* YOUR OBJECTIVE *
Read the entries below and pull out each line with the string "voiture".
======== EXCERPTED DATA
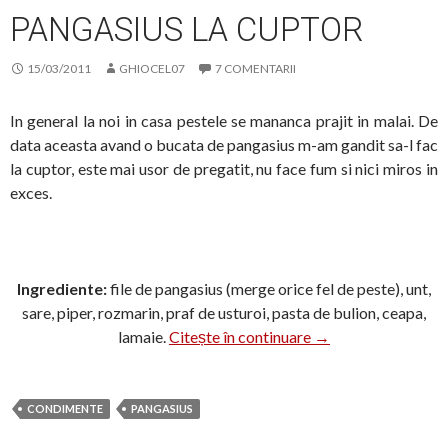
PANGASIUS LA CUPTOR
15/03/2011
GHIOCEL07
7 COMENTARII
In general la noi in casa pestele se mananca prajit in malai. De
data aceasta avand o bucata de pangasius m-am gandit sa-l fac
la cuptor, este mai usor de pregatit, nu face fum si nici miros in
exces.
Ingrediente:
file de pangasius (merge orice fel de peste), unt,
sare, piper, rozmarin, praf de usturoi, pasta de bulion, ceapa,
Pangasius la cuptor
lamaie.
Citește în continuare
→
CONDIMENTE
PANGASIUS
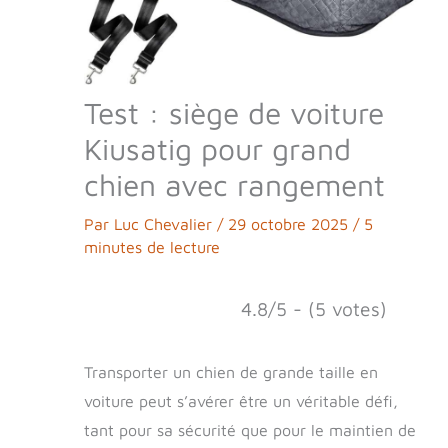
Test : siège de voiture
Kiusatig pour grand
chien avec rangement
Par
Luc Chevalier
/
29 octobre 2025
/
5
minutes de lecture
4.8/5 - (5 votes)
Transporter un chien de grande taille en
voiture peut s’avérer être un véritable défi,
tant pour sa sécurité que pour le maintien de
================
* ANSWER SPACE *
Test : siège de voiture
voiture peut s’avérer être un véritable défi,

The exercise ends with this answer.